Stored items from a collection
============

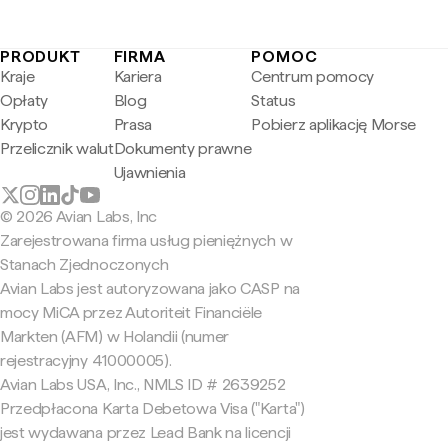
PRODUKT
FIRMA
POMOC
Kraje
Kariera
Centrum pomocy
Opłaty
Blog
Status
Krypto
Prasa
Pobierz aplikację Morse
Przelicznik walut
Dokumenty prawne
Ujawnienia
© 2026 Avian Labs, Inc
Zarejestrowana firma usług pieniężnych w
Stanach Zjednoczonych
Avian Labs jest autoryzowana jako CASP na
mocy MiCA przez Autoriteit Financiële
Markten (AFM) w Holandii (numer
rejestracyjny 41000005).
Avian Labs USA, Inc., NMLS ID # 2639252
Przedpłacona Karta Debetowa Visa ("Karta")
jest wydawana przez Lead Bank na licencji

============

Quote the data above in full, leaving out the pictures it holds.

PRODUKT
FIRMA
POMOC
Kraje
Kariera
Centrum pomocy
Opłaty
Blog
Status
Krypto
Prasa
Pobierz aplikację Morse
Przelicznik walut
Dokumenty prawne
Ujawnienia
© 2026 Avian Labs, Inc
Zarejestrowana firma usług pieniężnych w
Stanach Zjednoczonych
Avian Labs jest autoryzowana jako CASP na
mocy MiCA przez Autoriteit Financiële
Markten (AFM) w Holandii (numer
rejestracyjny 41000005).
Avian Labs USA, Inc., NMLS ID # 2639252
Przedpłacona Karta Debetowa Visa ("Karta")
jest wydawana przez Lead Bank na licencji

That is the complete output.